* [Work request]:
Gather the lines below that include the string "Piesa", copying each in full.

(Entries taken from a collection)
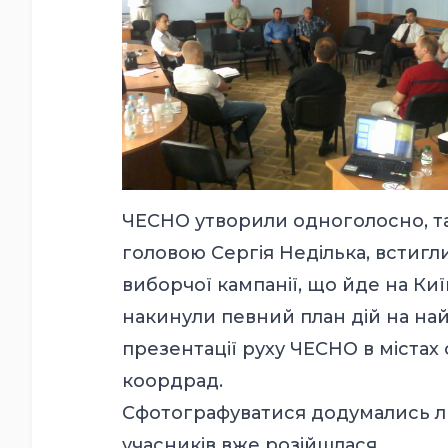
ЧЕСНО утворили одноголосно, та
головою Сергія Неділька, встигл
виборчої кампанії, що йде на Ки
накинули певний план дій на на
презентації руху ЧЕСНО в містах
коордрад.
Сфотографуватися додумались лиш
учасників вже розійшлася.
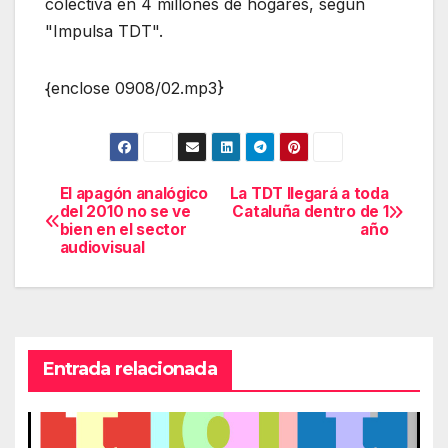
colectiva en 4 millones de hogares, según
"Impulsa TDT".
{enclose 0908/02.mp3}
El apagón analógico
La TDT llegará a toda
Navegación
del 2010 no se ve
Cataluña dentro de 1
bien en el sector
año
de
audiovisual
entradas
Entrada relacionada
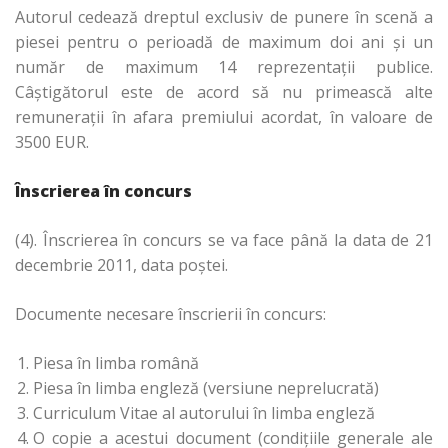
Autorul cedează dreptul exclusiv de punere în scenă a
piesei pentru o perioadă de maximum doi ani și un
număr de maximum 14 reprezentații publice.
Câștigătorul este de acord să nu primească alte
remunerații în afara premiului acordat, în valoare de
3500 EUR.
Înscrierea în concurs
(4). Înscrierea în concurs se va face până la data de 21
decembrie 2011, data poștei.
Documente necesare înscrierii în concurs:
Piesa în limba română
Piesa în limba engleză (versiune neprelucrată)
Curriculum Vitae al autorului în limba engleză
O copie a acestui document (condițiile generale ale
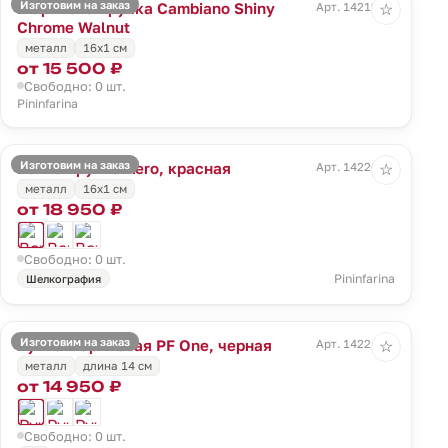
Изготовим на заказ
Шариковая ручка Cambiano Shiny
Арт. 14219.10
☆
Chrome Walnut
металл
16x1 cм
от 15 500 ₽
Свободно: 0 шт.
Pininfarina
Изготовим на заказ
Вечная ручка Aero, красная
Арт. 14220.50
☆
металл
16x1 cм
от 18 950 ₽
Свободно: 0 шт.
Pininfarina
Шелкография
Изготовим на заказ
Ручка шариковая PF One, черная
Арт. 14221.30
☆
металл
длина 14 см
от 14 950 ₽
Свободно: 0 шт.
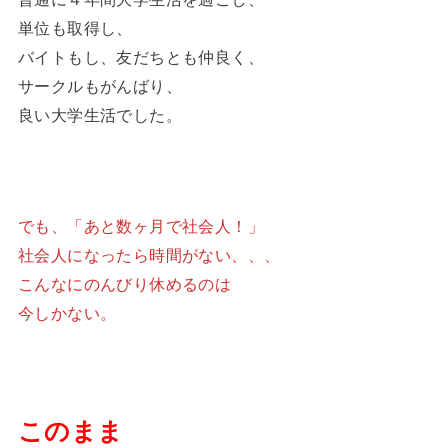
単位も取得し、
バイトもし、友だちとも仲良く、
サークルもがんばり、
良い大学生活でした。
でも、「あと数ヶ月で社会人！」
社会人になったら時間がない、、、
こんなにのんびり休めるのは
今しかない。
このまま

* [Expected output]:
Piesa în limba română
Piesa în limba engleză (versiune neprelucrată)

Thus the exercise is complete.